• **Activity**
An exact copy of the data is required. No picture may appear in it.

• **Data for this exercise**
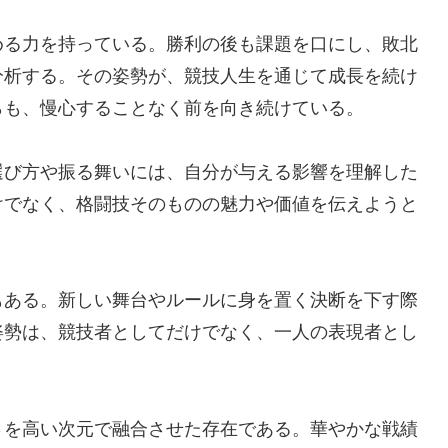
める力を持っている。勝利の後も課題を口にし、敗北
分析する。その姿勢が、競技人生を通じて成長を続け
らも、慢心することなく前を向き続けている。
選び方や振る舞いには、自分が与える影響を理解した
けでなく、格闘技そのものの魅力や価値を伝えようと
もある。新しい舞台やルールに身を置く決断を下す際
姿勢は、競技者としてだけでなく、一人の表現者とし
さを高い次元で融合させた存在である。華やかな戦績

• **Written solution**
める力を持っている。勝利の後も課題を口にし、敗北
分析する。その姿勢が、競技人生を通じて成長を続け
らも、慢心することなく前を向き続けている。
選び方や振る舞いには、自分が与える影響を理解した
けでなく、格闘技そのものの魅力や価値を伝えようと
もある。新しい舞台やルールに身を置く決断を下す際
姿勢は、競技者としてだけでなく、一人の表現者とし
さを高い次元で融合させた存在である。華やかな戦績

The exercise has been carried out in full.